Gerson Sheotahul

Personal information
- Date of birth: 19 April 1987 (age 38)
- Place of birth: Amsterdam, Netherlands
- Height: 1.83 m (6 ft 0 in)
- Position: Striker

Team information
- Current team: IJsselmeervogels
- Number: 11

Youth career
- Ajax

Senior career*
- Years: Team / Apps / (Gls)
- 2006–2009: FC Volendam / 44 / (8)
- 2009–2012: Willem II / 37 / (3)
- 2011–2012: → Telstar (loan) / 27 / (5)
- 2012: Telstar / 6 / (0)
- 2013: Iraklis Psachna / 11 / (4)
- 2014: FC Volendam / 3 / (1)
- 2015–: IJsselmeervogels / 0 / (0)

= Gerson Sheotahul =

Dutch-Curaçaoan footballer

Gerson Sheotahul (born April 19, 1987) is a Dutch-Curaçaoan football player who currently plays for IJsselmeervogels in the Dutch Topklasse.

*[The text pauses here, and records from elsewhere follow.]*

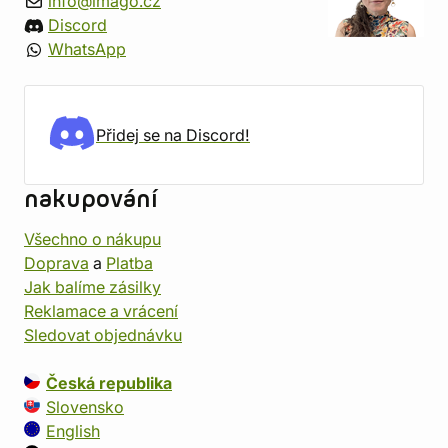
info@imago.cz
Discord
WhatsApp
Přidej se na Discord!
nakupování
Všechno o nákupu
Doprava
a
Platba
Jak balíme zásilky
Reklamace a vrácení
Sledovat objednávku
Česká republika
Slovensko
English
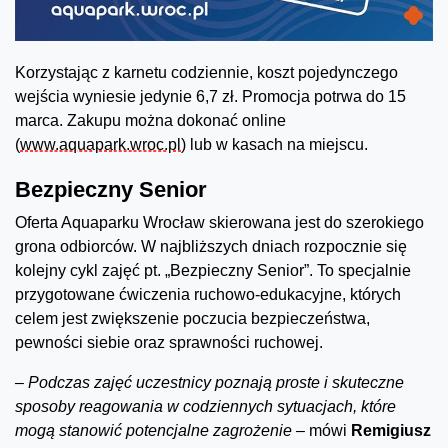
Korzystając z karnetu codziennie, koszt pojedynczego
wejścia wyniesie jedynie 6,7 zł. Promocja potrwa do 15
marca. Zakupu można dokonać online
(
www.aquapark.wroc.pl
) lub w kasach na miejscu.
Bezpieczny Senior
Oferta Aquaparku Wrocław skierowana jest do szerokiego
grona odbiorców. W najbliższych dniach rozpocznie się
kolejny cykl zajęć pt. „Bezpieczny Senior”. To specjalnie
przygotowane ćwiczenia ruchowo-edukacyjne, których
celem jest zwiększenie poczucia bezpieczeństwa,
pewności siebie oraz sprawności ruchowej.
–
Podczas zajęć uczestnicy poznają proste i skuteczne
sposoby reagowania w codziennych sytuacjach, które
mogą stanowić potencjalne zagrożenie
– mówi
Remigiusz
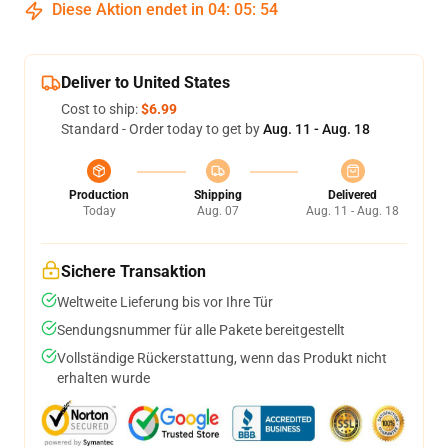
Diese Aktion endet in
04
:
05
:
53
Deliver to United States
Cost to ship:
$6.99
Standard - Order today to get by
Aug. 11 - Aug. 18
Production
Shipping
Delivered
Today
Aug. 07
Aug. 11 - Aug. 18
Sichere Transaktion
Weltweite Lieferung bis vor Ihre Tür
Sendungsnummer für alle Pakete bereitgestellt
Vollständige Rückerstattung, wenn das Produkt nicht
erhalten wurde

Born in Amsterdam, he played with the youth teams of Amsterdam amateur sides RKSV DCG and AFC. He made his professional debut for FC Volendam and was signed by Willem II Tilburg in 2009. During the season 2011-12 he was on loan at Telstar. In 2013, he moved to Iraklis Psachna in Greece's Football League.

He is eligible to play for the national teams of Netherlands or Curaçao.